Praise For The Substance of Hope: Barack Obama and the Paradox of Progress

“Clear, concise writing, a conversational tone, and cogent arguments make this a compelling read, particularly for those with an interest in Obama's presidential campaign and election, but also for students of politics, history, and the Civil Rights Movement. ” —Library Journal

“Cobb is especially good on the contrast between Obama and Jesse Jackson, whose celebrated work had opened many doors for Obama, but who now failed to inspire most young African-Americans. Obama embodies the face--multiracial and cosmopolitan--of the next generation, and his ‘ultimate significance may be less as a president than as a harbinger of what comes after his presidency.' A rich, provocative meditation on the importance of Obama's election.” —Kirkus Reviews

“William Jelani Cobb has written a smart and observant reminder of the candidacy and election of President Barack Obama....This little book is packed with common sense observations that are given weight and meaning through Professor Cobb's academic and historical insight.” —Melissa Harris-Lacewell, associate professor of politics and African-American studies at Princeton University

“Barack Obama's presidential campaign shone an incisive light on the nation's attitudes about race and on the roots of black political empowerment. William Jelani Cobb provides a wealth of historical background and an eloquent appraisal of the present, as he narrates how a grassroots movement and a cadre of young people (the Joshua generation) successfully fought the established political machine for the hearts and ballots of the black community. An insightful and thought-provoking book.” —Benjamin Todd Jealous, President and CEO of the NAACP

“William Jelani Cobb's The Substance of Hope is a deft analysis of many vectors brought to bear on the unexpected rise of Barack Obama. With a specific eye towards the overlap between race and age, Cobb deconstructs the politics of the civil rights generation in the Obama age with nuance and honesty.
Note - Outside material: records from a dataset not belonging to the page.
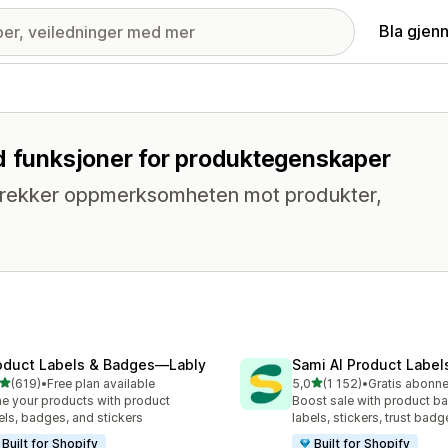
Bla gjen
ed funksjoner for produktegenskaper
m trekker oppmerksomheten mot produkter,
oduct Labels & Badges—Lably
Sami AI Product Label
av 5 stjerner
av 5 stjerner
(619)
•
Free plan available
5,0
(1 152)
•
alt 619 omtaler
Totalt 1152 omtaler
e your products with product
Boost sale with product b
els, badges, and stickers
labels, stickers, trust badg
Built for Shopify
Built for Shopify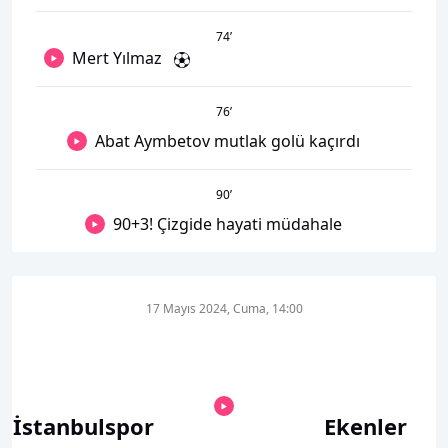
74
’
Mert Yılmaz
76
’
Abat Aymbetov mutlak golü kaçırdı
90
’
90+3! Çizgide hayati müdahale
17 Mayıs 2024, Cuma, 14:00
İstanbulspor
Ekenler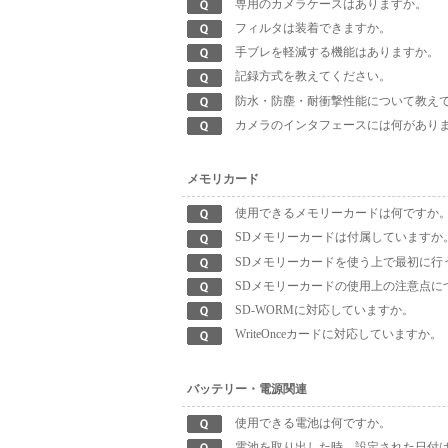
専用のカメラケースはありますか。
フィルタは装着できますか。
手ブレを軽減する機能はありますか。
記録方式を教えてください。
防水・防塵・耐衝撃性能について教え
カメラのインタフェースには何があり
メモリカード
使用できるメモリーカードは何ですか
SDメモリーカードは付属していますか
SDメモリーカードを使う上で最初に行
SDメモリーカードの使用上の注意点に
SD-WORMに対応していますか。
WriteOnceカードに対応していますか。
バッテリー・電源関連
使用できる電池は何ですか。
電池を取り出した時、設定された日付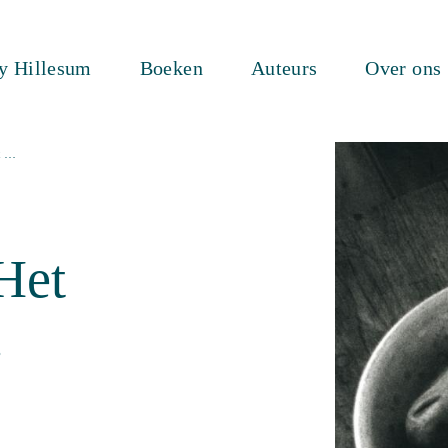
ty Hillesum
Boeken
Auteurs
Over ons
t …
Het
…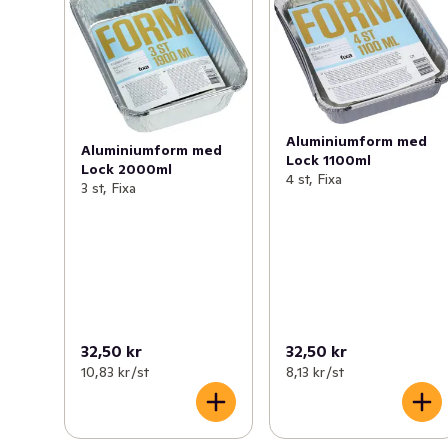
Aluminiumform med
Aluminiumform med
Lock 1100ml
Lock 2000ml
4 st, Fixa
3 st, Fixa
32,50 kr
32,50 kr
10,83 kr /st
8,13 kr /st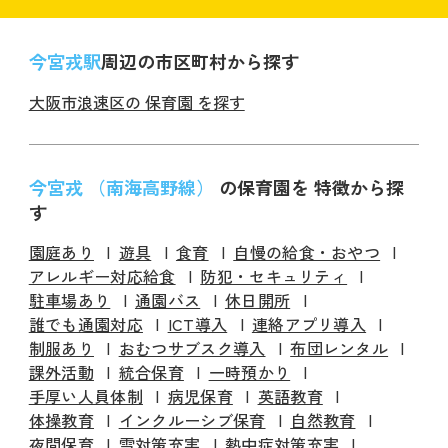
今宮戎駅
周辺の市区町村から探す
大阪市浪速区の 保育園 を探す
今宮戎 （南海高野線）
の保育園を 特徴から探
す
園庭あり
遊具
食育
自慢の給食・おやつ
アレルギー対応給食
防犯・セキュリティ
駐車場あり
通園バス
休日開所
誰でも通園対応
ICT導入
連絡アプリ導入
制服あり
おむつサブスク導入
布団レンタル
課外活動
統合保育
一時預かり
手厚い人員体制
病児保育
英語教育
体操教育
インクルーシブ保育
自然教育
夜間保育
雪対策充実
熱中症対策充実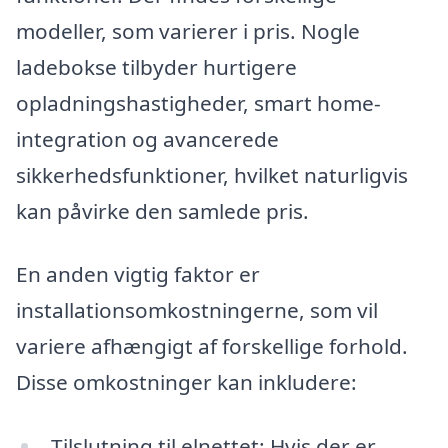
modeller, som varierer i pris. Nogle
ladebokse tilbyder hurtigere
opladningshastigheder, smart home-
integration og avancerede
sikkerhedsfunktioner, hvilket naturligvis
kan påvirke den samlede pris.
En anden vigtig faktor er
installationsomkostningerne, som vil
variere afhængigt af forskellige forhold.
Disse omkostninger kan inkludere:
Tilslutning til elnettet: Hvis der er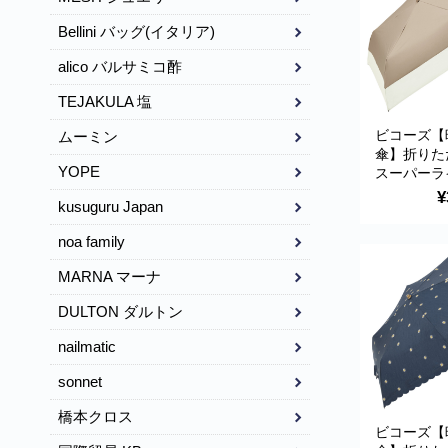
Bellini バッグ(イタリア)
alico バルサミコ酢
TEJAKULA 塩
ビコーズ【
ムーミン
傘】折りた
YOPE
スーパーラ
カラー ミ
¥
kusuguru Japan
UVカット 
対策 傘 日
noa family
ブランド 
り畳み傘 折
MARNA マーナ
09203 bec
DULTON ダルトン
nailmatic
sonnet
橋本クロス
ビコーズ【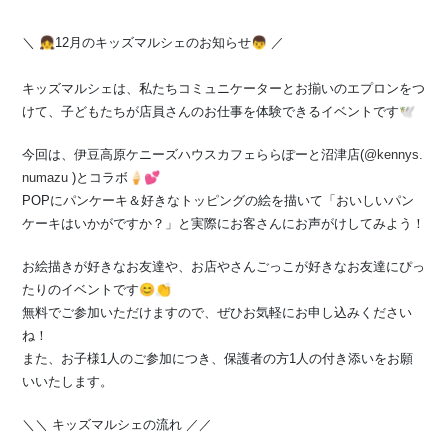
＼ 👧12月のキッズマルシェのお知らせ👦 ／
キッズマルシェは、私たちコミュニケーターとお揃いのエプロンをつ
けて、子どもたちが店員さんのお仕事を体験できるイベントです🕊️
今回は、伊豆高原ケニーズハウスカフェららぽーと沼津店(
@kennys.
numazu
)とコラボ🍦💕
POPにパンケーキ＆好きなトッピングの絵を描いて「おいしいパン
ケーキはいかがですか？」と実際にお客さんにお声がけしてみよう！
お絵描きが好きなお友達や、お店やさんごっこが好きなお友達にぴっ
たりのイベントです😊👏
無料でご参加いただけますので、ぜひお気軽にお申し込みください
ね！
また、お子様1人のご参加につき、保護者の方1人の付き添いをお願
いいたします。
＼＼ キッズマルシェの流れ ／／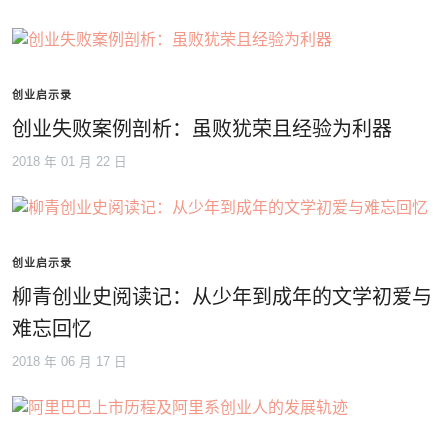
创业启示录
创业失败案例剖析：虽败犹荣且经验为利器
2018 年 01 月 22 日
创业启示录
柳青创业史阅读记：从少年到成年的文学初爱与
难忘回忆
2018 年 06 月 17 日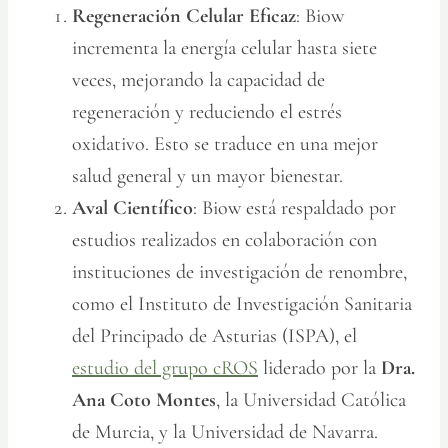
Regeneración Celular Eficaz
: Biow
incrementa la energía celular hasta siete
veces, mejorando la capacidad de
regeneración y reduciendo el estrés
oxidativo. Esto se traduce en una mejor
salud general y un mayor bienestar.
Aval Científico
: Biow está respaldado por
estudios realizados en colaboración con
instituciones de investigación de renombre,
como el Instituto de Investigación Sanitaria
del Principado de Asturias (ISPA), el
estudio del grupo cROS
liderado por la
Dra.
Ana Coto Montes
, la Universidad Católica
de Murcia, y la Universidad de Navarra.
A provocative book, from a provocative mind.” —Ta-Nehisi Coates, author of The Beautiful Struggle

Walker Books, 9780802717399, 208pp.

Publication Date: May 25, 2010

About the Author

William Jelani Cobb, Ph.D., a History Professor at Rutgers University, is former Associate Professor of History at Spelman College in Atlanta, and is a contributing writer for Essence magazine. His essays and reviews have appeared in The Washington Post, The Progressive,, and other publications. He has been a featured commentator on National Public Radio, and is the author of To The Break of Dawn: A Freestyle on the Hip Hop Aesthetic and The Devil & Dave Chappelle and Other Essays.